Das Aufkommen der Populisten hat in allen europäischen Ländern die Mehrheitsbildung komplizierter werden lassen, außer dort, wo sich das Problem deswegen nicht mehr stellt, weil die Populisten mittlerweile bereits in der Regierung sitzen: in Italien, den Niederlanden, Ungarn, Tschechien. Österreich hat zwei solcher Episoden durchlebt. Die rechtspopulistische FPÖ wurde im Jahr 2000 und 2017 an der Regierung beteiligt. 

Beim ersten Mal versuchte Rot-Grün unter Kanzler Gerhard Schröder gemeinsam mit europäischen Verbündeten sogar eine EU-weite Brandmauer hochzuziehen. Die wurde alsbald stillschweigend umgangen und erwies sich auch ansonsten als wirkungslos. Die zweite Regierung mit FPÖ-Beteiligung endete mit dem Ibiza-Skandal.
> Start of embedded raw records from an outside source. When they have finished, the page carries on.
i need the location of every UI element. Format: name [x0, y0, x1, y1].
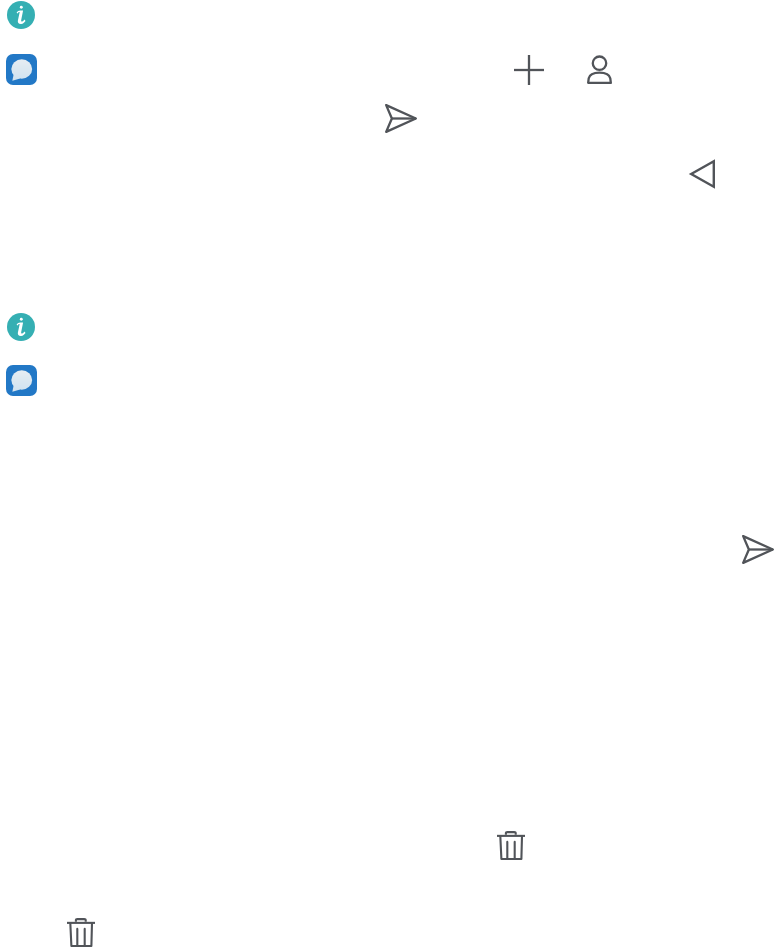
button[interactable]: Delete	[497, 831, 525, 860]
button[interactable]: Add	[514, 55, 544, 85]
button[interactable]: Messages	[6, 365, 37, 396]
button[interactable]: Account	[587, 55, 612, 84]
button[interactable]: Messages	[6, 54, 37, 85]
button[interactable]: Information	[7, 313, 35, 341]
button[interactable]: Delete	[67, 918, 95, 947]
button[interactable]: Send	[742, 535, 774, 564]
button[interactable]: Back	[690, 160, 715, 188]
button[interactable]: Information	[7, 1, 35, 29]
button[interactable]: Send	[385, 104, 417, 133]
Heute ist eine im Vergleich zu Jörg Haiders Zeiten eher noch schärfer auftretende FPÖ in den Umfragen mit großem Abstand wieder stärkste Partei, 14 Prozent vor den österreichischen Christdemokraten, der ÖVP. 

Die AfD wächst in Umfragen 

Wegregieren, warten, bis der Spuk vorbei ist, einbinden, ausschließen oder sogar verbieten, wie es SPD, Grüne und Linke mit der AfD gern machen würden? Ihre Themen aufgreifen oder das gerade nicht, weil Wähler ja immer das Original der Kopie vorziehen? Es scheint, dass schon fast alles versucht wurde. Und nichts funktioniert hätte. Bei aller Varianz der Maßnahmen scheint die einzige Konstante: Die AfD wächst in Umfragen und bei Wahlen und kann dadurch auch noch vom Nimbus des quasi „unaufhaltsamen Aufstiegs“ zehren, der sich aus dieser Entwicklung ergibt. 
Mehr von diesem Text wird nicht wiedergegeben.